For systems that are medium-risk, the agency could be responsible for the oversight. For systems that are high-risk, there should be independent oversight from another central government agency (such as the Public Service Commission).
Agencies would be required to add their AI system to the public register, publish a plain-language Al Impact Assessment (AIA) modelled off existing tools, and demonstrate that they have ongoing performance auditing and human oversight.
Agency Chief Executives can be held legally accountable under the Public Service Act for ensuring that medium/high-risk systems are appropriately disclosed and audited on an ongoing basis.
Ideally, a small oversight/governance unit (likely sitting within an existing Commission or agency) should be given the authority to issue compliance notices (or similar) on agencies that have demonstrably run AI systems poorly.
Nobody wants to do more work for no reason. But when you look at why some modern technology projects have failed, it is often the case that bad governance is what actually slows things down. Brakes on a high-performance car don't exist to make the car slow - they exist so you can drive fast safely without crashing.

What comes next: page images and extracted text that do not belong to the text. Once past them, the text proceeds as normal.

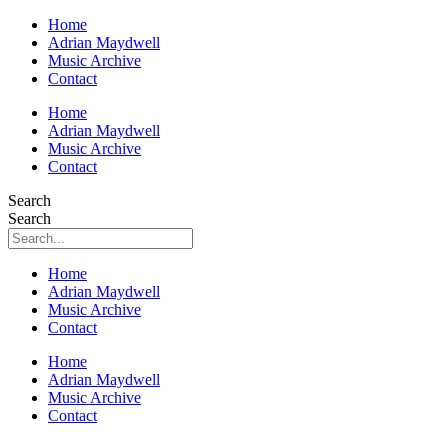
Home
Adrian Maydwell
Music Archive
Contact
Home
Adrian Maydwell
Music Archive
Contact
Search
Search
Home
Adrian Maydwell
Music Archive
Contact
Home
Adrian Maydwell
Music Archive
Contact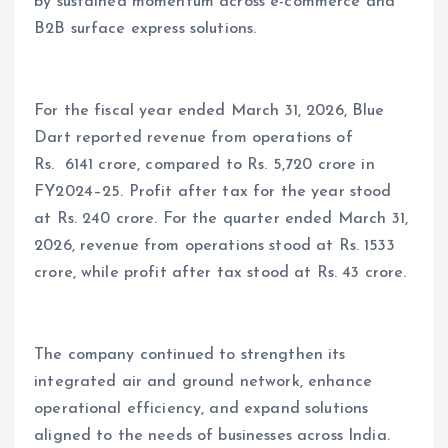
by sustained momentum across e-commerce and
B2B surface express solutions.
For the fiscal year ended March 31, 2026, Blue
Dart reported revenue from operations of
Rs. 6141 crore, compared to Rs. 5,720 crore in
FY2024–25. Profit after tax for the year stood
at Rs. 240 crore. For the quarter ended March 31,
2026, revenue from operations stood at Rs. 1533
crore, while profit after tax stood at Rs. 43 crore.
The company continued to strengthen its
integrated air and ground network, enhance
operational efficiency, and expand solutions
aligned to the needs of businesses across India.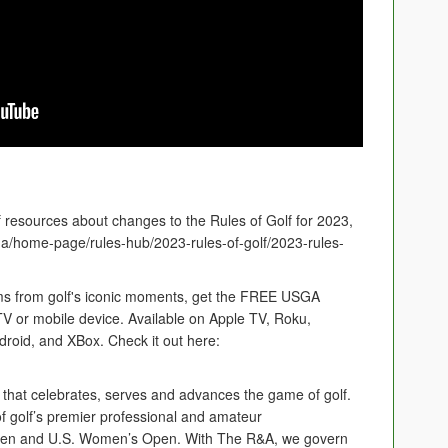
of resources about changes to the Rules of Golf for 2023,
sga/home-page/rules-hub/2023-rules-of-golf/2023-rules-
 films from golf's iconic moments, get the FREE USGA
or mobile device. Available on Apple TV, Roku,
roid, and XBox. Check it out here:
 that celebrates, serves and advances the game of golf.
 golf’s premier professional and amateur
Open and U.S. Women’s Open. With The R&A, we govern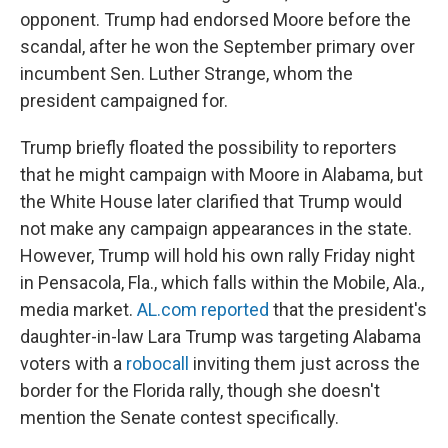
opponent. Trump had endorsed Moore before the
scandal, after he won the September primary over
incumbent Sen. Luther Strange, whom the
president campaigned for.
Trump briefly floated the possibility to reporters
that he might campaign with Moore in Alabama, but
the White House later clarified that Trump would
not make any campaign appearances in the state.
However, Trump will hold his own rally Friday night
in Pensacola, Fla., which falls within the Mobile, Ala.,
media market.
AL.com reported
that the president's
daughter-in-law Lara Trump was targeting Alabama
voters with a
robocall
inviting them just across the
border for the Florida rally, though she doesn't
mention the Senate contest specifically.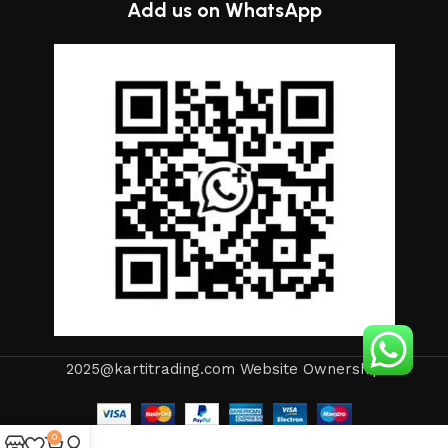
Add us on WhatsApp
2025@kartitrading.com Website Ownership
0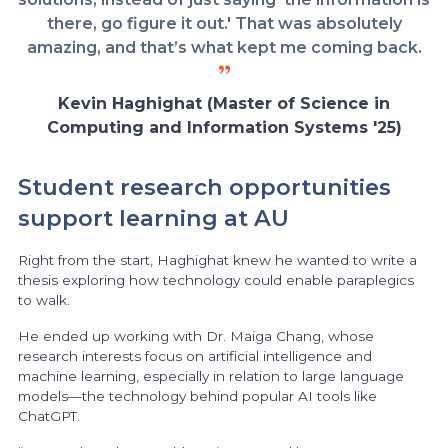
there, go figure it out.' That was absolutely
amazing, and that’s what kept me coming back.
Kevin Haghighat (Master of Science in
Computing and Information Systems '25)
Student research opportunities
support learning at AU
Right from the start, Haghighat knew he wanted to write a
thesis exploring how technology could enable paraplegics
to walk.
He ended up working with Dr. Maiga Chang, whose
research interests focus on artificial intelligence and
machine learning, especially in relation to large language
models—the technology behind popular AI tools like
ChatGPT.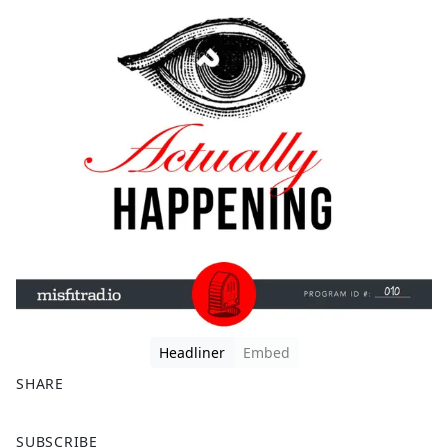
Headliner
Embed
SHARE
F
X
SUBSCRIBE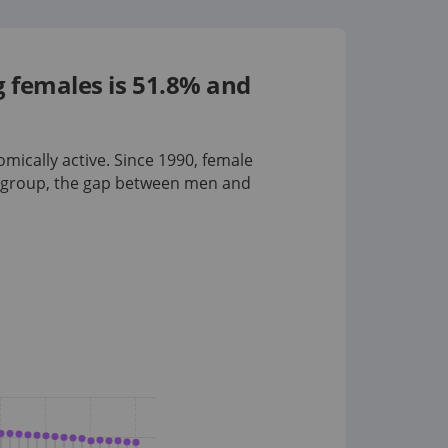
g females is 51.8% and
omically active. Since 1990, female
 group
, the gap between men and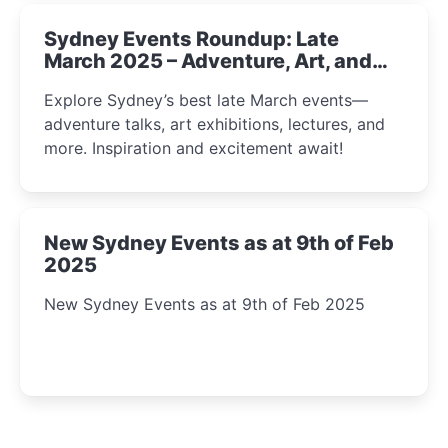
Sydney Events Roundup: Late
March 2025 – Adventure, Art, and
Insight Await!
Explore Sydney’s best late March events—
adventure talks, art exhibitions, lectures, and
more. Inspiration and excitement await!
New Sydney Events as at 9th of Feb
2025
New Sydney Events as at 9th of Feb 2025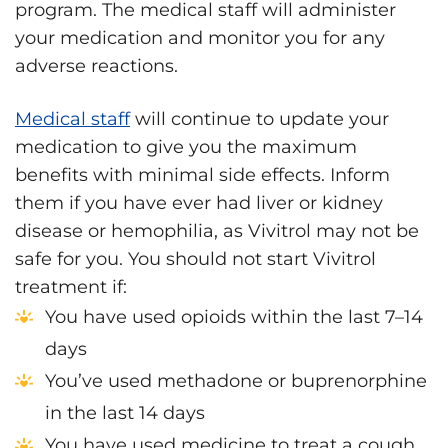
program. The medical staff will administer
your medication and monitor you for any
adverse reactions.
Medical staff
will continue to update your
medication to give you the maximum
benefits with minimal side effects. Inform
them if you have ever had liver or kidney
disease or hemophilia, as Vivitrol may not be
safe for you. You should not start Vivitrol
treatment if:
You have used opioids within the last 7–14
days
You’ve used methadone or buprenorphine
in the last 14 days
You have used medicine to treat a cough,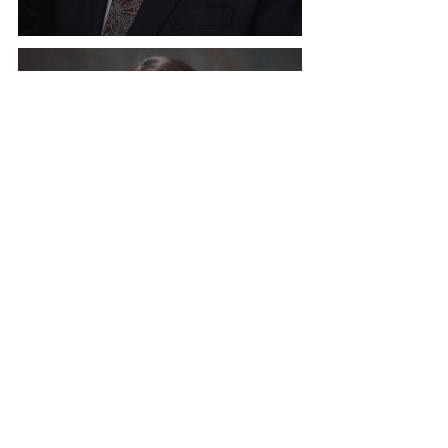
Welcome Marty Newell, ADA
Welcome Angela Hulsey,
ADA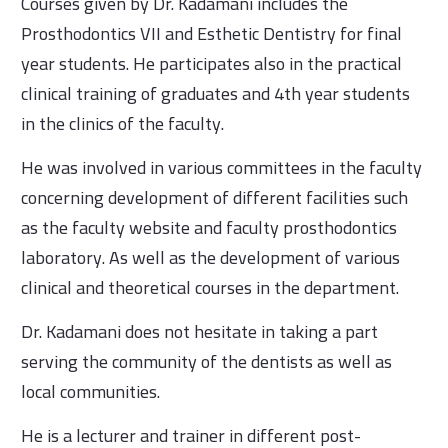
Courses given by Dr. Kadamani includes the
Prosthodontics VII and Esthetic Dentistry for final
year students. He participates also in the practical
clinical training of graduates and 4th year students
in the clinics of the faculty.
He was involved in various committees in the faculty
concerning development of different facilities such
as the faculty website and faculty prosthodontics
laboratory. As well as the development of various
clinical and theoretical courses in the department.
Dr. Kadamani does not hesitate in taking a part
serving the community of the dentists as well as
local communities.
He is a lecturer and trainer in different post-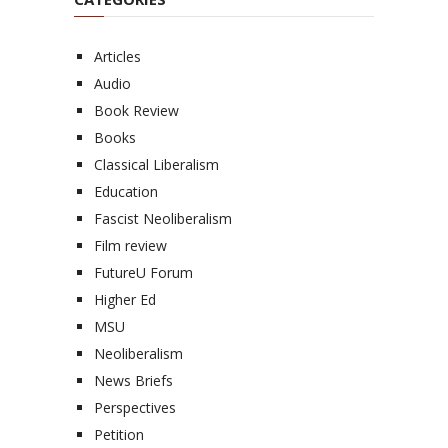
Articles
Audio
Book Review
Books
Classical Liberalism
Education
Fascist Neoliberalism
Film review
FutureU Forum
Higher Ed
MSU
Neoliberalism
News Briefs
Perspectives
Petition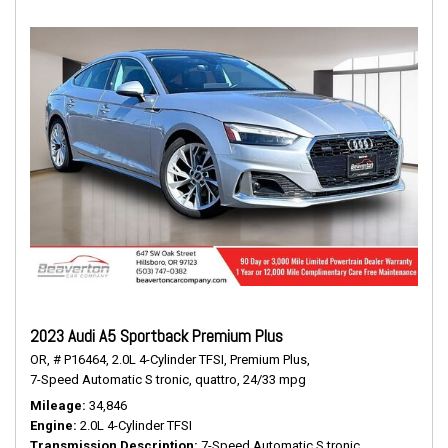
2023 Audi A5 Sportback Premium Plus
OR,
# P16464,
2.0L 4-Cylinder TFSI,
Premium Plus,
7-Speed Automatic S tronic,
quattro,
24/33 mpg
Mileage
34,846
Engine
2.0L 4-Cylinder TFSI
Transmission Description
7-Speed Automatic S tronic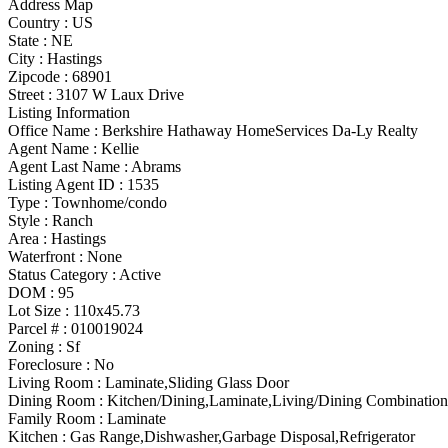
Address Map
Country :
US
State :
NE
City :
Hastings
Zipcode :
68901
Street :
3107 W Laux Drive
Listing Information
Office Name :
Berkshire Hathaway HomeServices Da-Ly Realty
Agent Name :
Kellie
Agent Last Name :
Abrams
Listing Agent ID :
1535
Type
:
Townhome/condo
Style
:
Ranch
Area :
Hastings
Waterfront :
None
Status Category
:
Active
DOM :
95
Lot Size :
110x45.73
Parcel # :
010019024
Zoning
:
Sf
Foreclosure :
No
Living Room :
Laminate,Sliding Glass Door
Dining Room :
Kitchen/Dining,Laminate,Living/Dining Combination
Family Room :
Laminate
Kitchen :
Gas Range,Dishwasher,Garbage Disposal,Refrigerator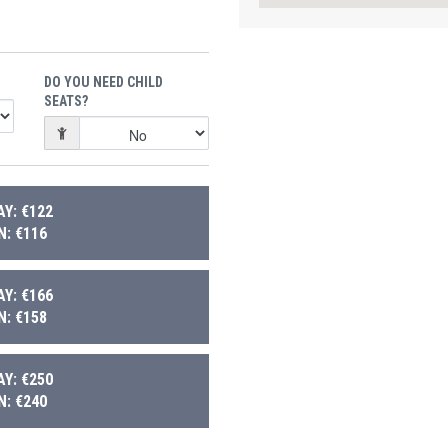
DO YOU NEED CHILD
SEATS?
Y: €122
: €116
Y: €166
: €158
Y: €250
: €240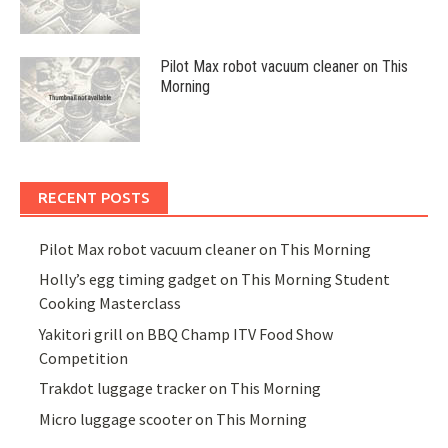
Pilot Max robot vacuum cleaner on This
Morning
RECENT POSTS
Pilot Max robot vacuum cleaner on This Morning
Holly’s egg timing gadget on This Morning Student
Cooking Masterclass
Yakitori grill on BBQ Champ ITV Food Show
Competition
Trakdot luggage tracker on This Morning
Micro luggage scooter on This Morning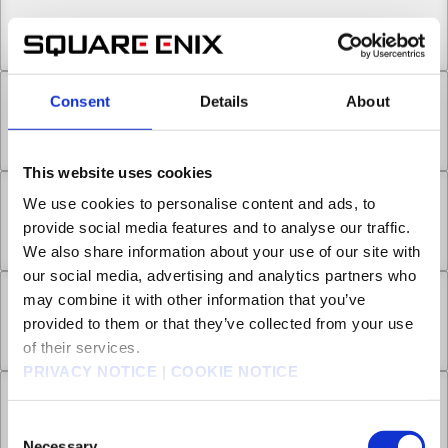
Chapter 13.1
Nov 16, 2022
2
Consent
Details
About
Chapter 13.2
Nov 16, 2022
2
This website uses cookies
We use cookies to personalise content and ads, to
Chapter 13.3
provide social media features and to analyse our traffic.
Nov 16, 2022
1
We also share information about your use of our site with
our social media, advertising and analytics partners who
may combine it with other information that you’ve
Chapter 14.1
provided to them or that they’ve collected from your use
Nov 16, 2022
1
of their services.
PRIVACY NOTICE
|
COOKIE NOTICE
Chapter 14.2
Consent
Nov 16, 2022
3
Necessary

Risk-adverse government agencies are slow to approve and adopt AI systems right now because it is not clear if they have done everything they need to do to be safe. Project teams spend months arguing internally about ethics, privacy, and public perception - delays are expensive! Having appropriate formal oversight can address that systemic anxiety and give agencies a clear, standarised path to safe deployment.
This idea acknowledges that not all technology is equally risky, and that there are different categories and types of risk. This will need to be developed further, but basic systems don't need to have the full bells and whistles. Strict audits and oversight mechanisms would be reserved for the medium and high-risk systems that inform or make life-altering decisions about us.